Recorde-se que, em Abril de 2007, João Rendeiro apareceu a anunciar que tinha adquirido, através da sociedade Privado Financeiras, com sede na Bélgica, uma participação qualificada de 2% no BCP, um investimento de cerca de 200 milhões de euros. A instituição revelava ainda que se preparava para solicitar ao Banco de Portugal autorização para chegar aos 5%, o que implicaria um investimento total, a valores de então, de 547 milhões de euros. Rendeiro sustentou a entrada no BCP pelo “significativo potencial de valorização” da acção que ontem se negociou a 10 cêntimos. No ano seguinte, o fundador e ex-presidente do BPP veio pedir a intervenção pública, incapaz de cumprir com os compromissos assumidos com os credores e os clientes.
  
A investigação realizada pela 9.ª Secção do DIAP de Lisboa foi desencadeada em Fevereiro de 2010 após um grupo de clientes do BPP ter apresentado queixa contra os ex-administradores relacionados com a gestão da Privado Financeiras, tendo o Ministério Público, em Janeiro deste ano, deduzido uma acusação contra a equipa de Rendeiro. O juiz Carlos Alexandre confirmou-a hoje. Trata-se de um de vários processos que correm contra os três ex-gestores.   
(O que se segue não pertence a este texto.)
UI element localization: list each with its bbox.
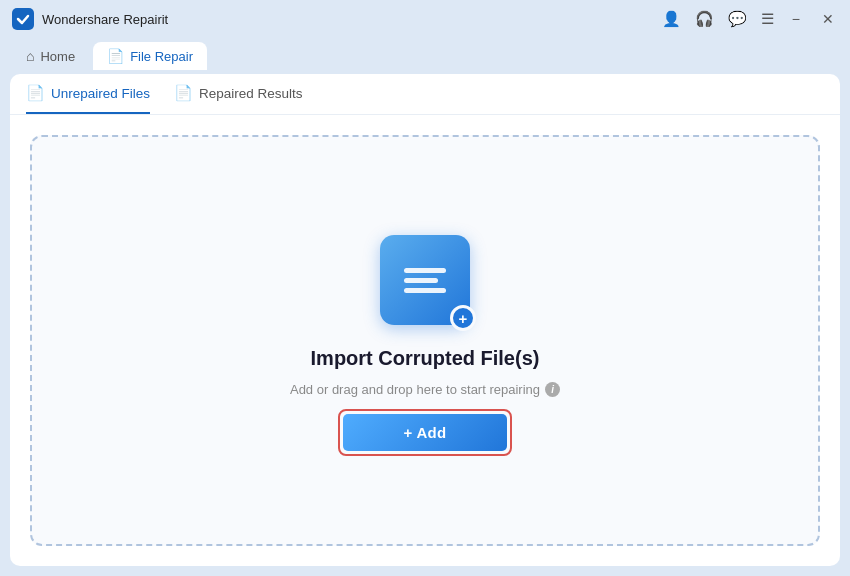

Inquirida pelo PÚBLICO, a advogada Fátima Godinho, da Carneiro Pacheco & Associados, que dá apoio a cerca de uma vintena de ex-clientes do BPP, que apresentaram queixas contra os três ex-gestores, confirmou o despacho do juiz Carlos Alexandre, que remete o processo para julgamento final, mas revelou não poder pronunciar-se.